Talk of a ‘singularity’ in which artificial intelligence reaches such levels that it moves beyond human capability and comprehension plays inevitably into the realm of interstellar studies. Some have speculated, as Paul Davies does in The Eerie Silence, that any civilization we make contact with will likely be made up of intelligent machines, the natural development of computer technology’s evolution. But even without a singularity, it’s clear that artificial intelligence will have to play an increasing role in space exploration.

If we develop the propulsion technologies to get an interstellar probe off to Alpha Centauri, we’ll need an intelligence onboard that can continue to function for the duration of the journey, which could last centuries, or at the very least decades. Not only that, the onboard AI will have to make necessary repairs, perform essential tasks like navigation, conduct observations and scientific studies and plan and execute arrival into the destination system. And when immediate needs arise, it will have to do all of this without human help, given the travel time for radio signals to reach the spacecraft.

Consider how tricky it is just to run rover operations on Mars. Opportunity’s new software upgrade is called AEGIS, for Autonomous Exploration for Gathering Increased Science. It’s a good package, one that helps the rover identify the best targets for photographs as it returns data to Earth. AEGIS had to be sent to the three transmitting sites and forwarded on to the Odyssey orbiter, from which it could be beamed to Opportunity on the surface. A new article in h+ Magazine takes a look at AEGIS in terms of what it portends for the future of artificial intelligence in space. Have a look at it, and ponder that light-travel time to Mars is measured in minutes, not the hours it takes to get to the outer system.

Where do the early AI applications like AEGIS lead us? Writer Jason Louv asked Benjamin Bornstein, who leads JPL’s Machine Learning team, for a comment on machines and the near future:

“We absolutely need people in the loop, but I do see a future where robotic explorers will coordinate and collaborate on science observations,” Bornstein predicts. “For example, the MER dust devil detector, a precursor to AEGIS, acquires a series of Navcam images over minutes or hours and downlinks to Earth only those images that contain dust devils. A future version of the dust devil detector might alert an orbiter to dust storms or other atmospheric events so that the orbiter can schedule additional science observations from above, time and resources permitting. Dust devils and rover-to-orbiter communication are only one example. A smart planetary seismic sensor might alert an orbiting SAR [synthetic aperture radar] instrument, or a novel thermal reading from orbit could be followed up by ground spectrometer readings… Also, for missions to the outer planets, with one-way light time delays, onboard autonomy offers the potential for far greater science return between communication opportunities.”

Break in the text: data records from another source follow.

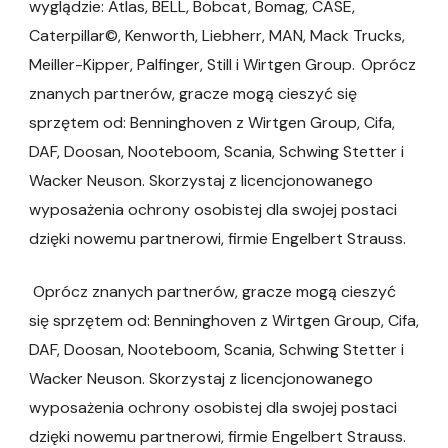
wyglądzie: Atlas, BELL, Bobcat, Bomag, CASE,
Caterpillar©, Kenworth, Liebherr, MAN, Mack Trucks,
Meiller-Kipper, Palfinger, Still i Wirtgen Group. Oprócz
znanych partnerów, gracze mogą cieszyć się
sprzętem od: Benninghoven z Wirtgen Group, Cifa,
DAF, Doosan, Nooteboom, Scania, Schwing Stetter i
Wacker Neuson. Skorzystaj z licencjonowanego
wyposażenia ochrony osobistej dla swojej postaci
dzięki nowemu partnerowi, firmie Engelbert Strauss.
Oprócz znanych partnerów, gracze mogą cieszyć
się sprzętem od: Benninghoven z Wirtgen Group, Cifa,
DAF, Doosan, Nooteboom, Scania, Schwing Stetter i
Wacker Neuson. Skorzystaj z licencjonowanego
wyposażenia ochrony osobistej dla swojej postaci
dzięki nowemu partnerowi, firmie Engelbert Strauss.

One-way light delays are obviously critical as we look at the outer planets and beyond. Voyager 1, for example, as of April 12, was 113 AU from the Sun, having passed the termination shock. It’s now moving into the heliosheath. At these distances, the round-trip light time is 31 hours 34 minutes. That’s just to the edge of the Solar System. A probe to the Oort Cloud will have much longer delays, with round-trip signal times ranging from 82 to 164 weeks. Pushing on to the Alpha Centauri stars obviously lengthens the round-trip time yet again, so that we face up to 4.2 years delay just in getting a message to a probe at Proxima, with another 4.2 years for acknowledgement. The chances of managing short-term problems from Earth are obviously nil.

Image: Comet Hale Bopp’s orbit (lower, faint orange); one light-day (yellow spherical shell with yellow Vernal point arrow as radius); the Termination Shock (blue shell); positions of Voyager 1 (red arrow) and Pioneer 10 (green arrow); Kuiper Belt (small faint gray torus); orbits of Pluto (small tilted ellipse inside Kuiper Belt) and Neptune (smallest ellipse); all to scale. Credit: Paul Stansifer/84user/Wikimedia Commons.

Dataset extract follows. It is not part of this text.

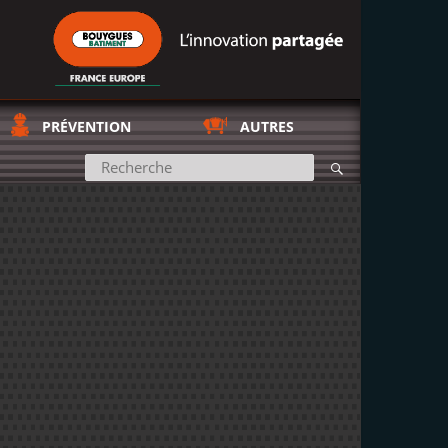
PRÉVENTION
AUTRES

Just how far could an artificial intelligence aboard a space probe be taken? Greg Bear’s wonderful novel Queen of Angels posits an AI that has to learn to deal not only with the situation it finds in the Alpha Centauri system, but also with what appears to be its growing sense of self-awareness. But let’s back the issue out to a broader context. Suppose that a culture at a technological level a million years in advance of ours is run by AIs that have supplanted the biological civilization that created their earliest iterations.

Think it’s hard to guess what an alien culture would do when it’s biological? Try extending the question to a post-singularity world made up of machines whose earliest ancestors were constructed by non-humans.

Will machine intelligence work side by side with the beings that created it, or will it render them obsolete? If Paul Davies’ conjecture that a SETI contact will likely be with a machine civilization proves true, are we safe in believing that the AIs that run it will act according to human logic and aspirations? There is much to speculate on here, but the answer is by no means obvious. In any case, it’s clear that work on artificial intelligence will have to proceed if we’re to operate spacecraft of any complexity outside our own Solar System. Any other species bent on exploring its neighborhood will have had to do the same thing, so the idea of running into non-biological aliens seems just as plausible as encountering their biological creators.